Ayşe, geceleyin gökyüzünü seyretmeyi çok severdi. Her gece penceresinden yıldızları izler, onlarla konuşurdu. Ancak bir gece, en sevdiği yıldız kayboldu. Adını Yıldız Avcısı koyduğu bu yıldız, onun en iyi arkadaşıydı.
Ayşe üzgündü. Yıldız Avcısı'yı bulmak için el feneriyle yatağından sıyrıldı ve penceresini açtı. Gökyüzüne baktı, ancak Yıldız Avcısı yoktu. Hemen pijamalarını giydi ve terliklerini ayağına geçirdi. Odasından çıktı ve bahçeye koştu.
Ayşe, bahçesindeki çimenlerin üzerinde durdu ve yıldızlara baktı. Belki de Yıldız Avcısı başka bir yere gitmişti, düşündü. Onu bulmak için ne yapması gerektiğini bilmiyordu, ama pes etmek istemiyordu.
Birdenbire, gökyüzünden ince bir ışık hüzmesi gördü. Işık hüzmesi, Ayşe'yi gökyüzüne doğru çekiyormuş gibi hissettirdi. Ayşe, hafifçe sıçradı ve ışığın peşinden gitmeye karar verdi.
Işık hüzmesini takip ederek ormana doğru ilerlemeye başladı. Ormanın içindeki ağaçlar, Ayşe'nin üzerine yıldız ışığıyla aydınlatılmış gibi görünüyordu. Ayşe, ilerledikçe ışığın kaynağına yaklaştı.
Sonunda, ışığın kaynağını buldu: Kayıp Yıldız Avcısı! Yıldız Avcısı, yere yakın bir dalın üzerinde oturuyordu ve ışık saçıyordu. Ayşe, sevinçle Yıldız Avcısı'na doğru koştu.

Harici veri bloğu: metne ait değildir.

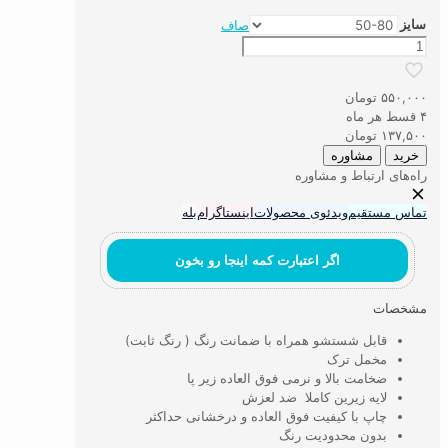
سایز
صاف
پادری
وینتیج
قهوه
۵۵۰,۰۰۰
تومان
ای
۴ قسط هر ماه
طرح
۱۳۷,۵۰۰
تومان
بی
خرید
مشاوره
بری
راه‌های ارتباط و مشاوره
عدد
تماس مستقیم
ویدئوی محصولات
اینستاگرام
بله
اگر اعتبارت کمه اینجا رو بخون
مشخصات
قابل شستشو همراه با ضمانت رنگ ( رنگ ثابت)
مخمل ترک
ضخامت بالا و نرمی فوق العاده زیر پا
لایه زیرین کاملا ضد لعزش
چاپ با کیفیت فوق العاده و درخشانی حداکثر
بدون محدودیت رنگ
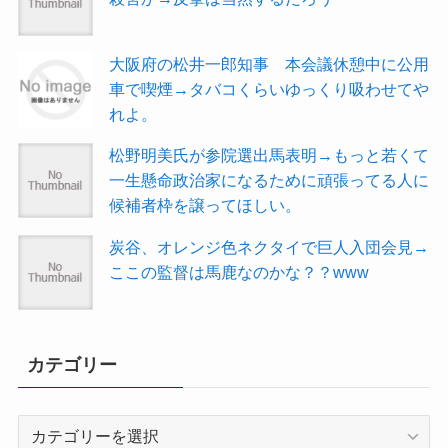
大阪府の松井一郎知事 本会議休憩中に公用
車で喫煙→タバコくらいゆっくり吸わせてや
れよ。
松野明美氏が参院選出馬表明→もっと若くて
一生懸命政治家になるために頑張ってる人に
候補者枠を譲ってほしい。
炭谷、オレンジ色ネクタイで巨人入団会見→
ここの監督は馬鹿なのかな？？www
カテゴリー
カ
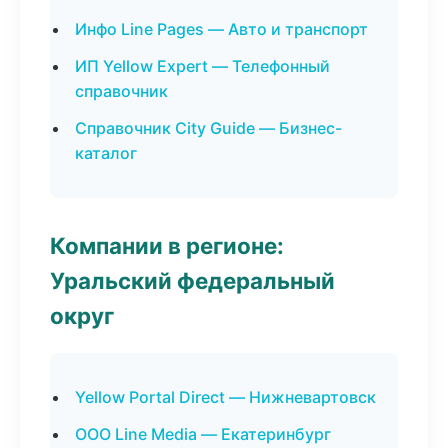
Инфо Line Pages — Авто и транспорт
ИП Yellow Expert — Телефонный
справочник
Справочник City Guide — Бизнес-
каталог
Компании в регионе:
Уральский федеральный
округ
Yellow Portal Direct — Нижневартовск
ООО Line Media — Екатеринбург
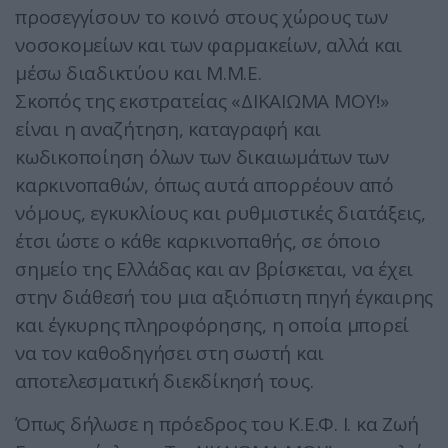
προσεγγίσουν το κοινό στους χώρους των
νοσοκομείων και των φαρμακείων, αλλά και
μέσω διαδικτύου και Μ.Μ.Ε.
Σκοπός της εκστρατείας «ΔΙΚΑΙΩΜΑ ΜΟΥ!»
είναι η αναζήτηση, καταγραφή και
κωδικοποίηση όλων των δικαιωμάτων των
καρκινοπαθών, όπως αυτά απορρέουν από
νόμους, εγκυκλίους και ρυθμιστικές διατάξεις,
έτσι ώστε ο κάθε καρκινοπαθής, σε όποιο
σημείο της Ελλάδας και αν βρίσκεται, να έχει
στην διάθεσή του μια αξιόπιστη πηγή έγκαιρης
και έγκυρης πληροφόρησης, η οποία μπορεί
να τον καθοδηγήσει στη σωστή και
αποτελεσματική διεκδίκησή τους.
Όπως δήλωσε η πρόεδρος του Κ.Ε.Φ. Ι. κα Ζωή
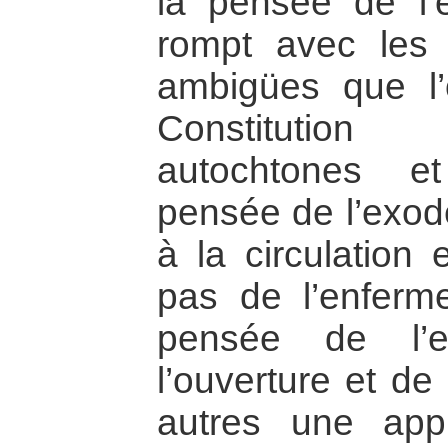
la pensée de l’
rompt avec les 
ambigües que l’
Constitutio
autochtones e
pensée de l’exode
à la circulation
pas de l’enferm
pensée de l’e
l’ouverture et de
autres une app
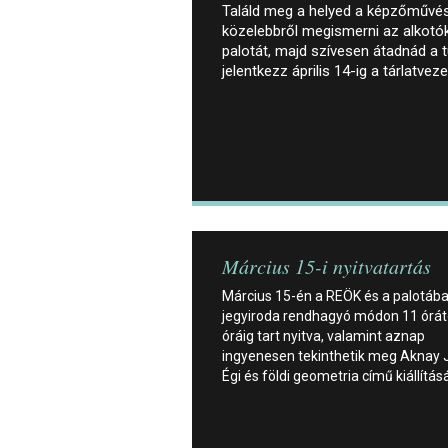
Találd meg a helyed a képzőművés
közelebbről megismerni az alkotók
palotát, majd szívesen átadnád a
jelentkezz április 14-ig a tárlatve
Március 15-i nyitvatartás
Március 15-én a REÖK és a palotába
jegyiroda rendhagyó módon 11 órát
óráig tart nyitva, valamint aznap
ingyenesen tekinthetik meg Aknay 
Égi és földi geometria című kiállításá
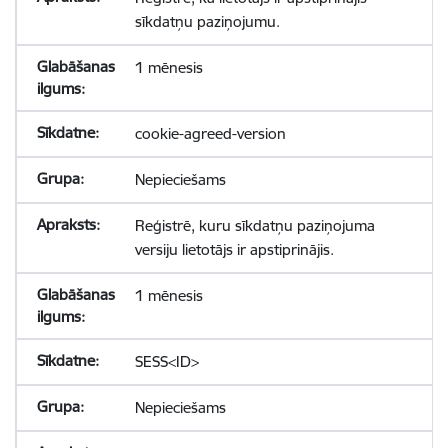
sīkdatņu paziņojumu.
1 mēnesis
cookie-agreed-version
Nepieciešams
Reģistrē, kuru sīkdatņu paziņojuma
versiju lietotājs ir apstiprinājis.
1 mēnesis
SESS<ID>
Nepieciešams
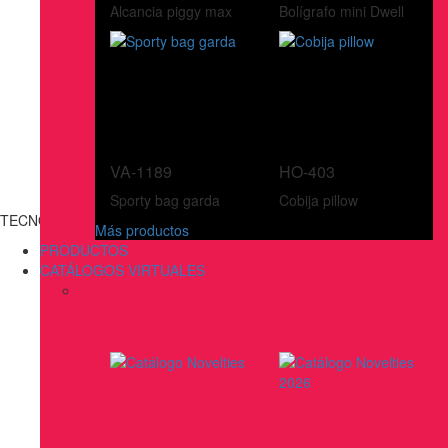
Alcancia piggy max
Bolígrafo mini Dwell
VA-1189
HO-403
Sporty bag garda
Cobija pillow
TECNOLOGÍA
Más productos
PRODUCTOS
CATÁLOGOS VIRTUALES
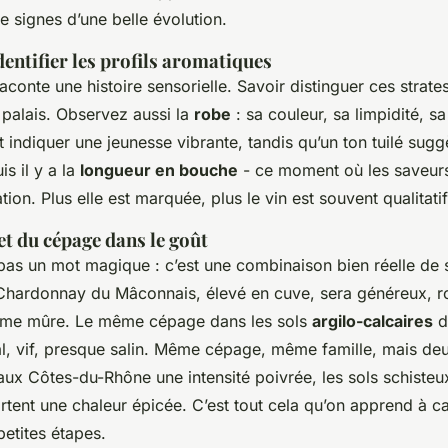
 signes d’une belle évolution.
entifier les profils aromatiques
conte une histoire sensorielle. Savoir distinguer ces strates
n palais. Observez aussi la
robe
: sa couleur, sa limpidité, sa
ut indiquer une jeunesse vibrante, tandis qu’un ton tuilé sug
is il y a la
longueur en bouche
- ce moment où les saveurs
ion. Plus elle est marquée, plus le vin est souvent qualitatif
 et du cépage dans le goût
pas un mot magique : c’est une combinaison bien réelle de s
hardonnay du Mâconnais, élevé en cuve, sera généreux, r
me mûre. Le même cépage dans les sols
argilo-calcaires
de
l, vif, presque salin. Même cépage, même famille, mais deux
aux Côtes-du-Rhône une intensité poivrée, les sols schisteu
tent une chaleur épicée. C’est tout cela qu’on apprend à ca
etites étapes.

Yıldız Avcısı, Ayşe'yi görünce sevindi. Ayşe, Yıldız Avcısı'na sarıldı ve ona ne olduğunu sordu. Yıldız Avcısı, geceleyin gökyüzünde dolaşırken yanlışlıkla ormanın içine düşmüş olduğunu anlattı.
Ayşe ve Yıldız Avcısı birlikte eve döndüler. Ayşe, Yıldız Avcısı'nın artık kaybolmayacağından emin oldu ve onunla konuşmaya devam etti. Artık gökyüzünü izlerken, Yıldız Avcısı da yanındaydı.
Ayşe, o gece kaybettiği arkadaşını bulmanın ve onunla birlikte olmanın mutluluğunu yaşadı. O andan sonra, her gece gökyüzünü izlerken, Yıldız Avcısı'nı yanında hissetti.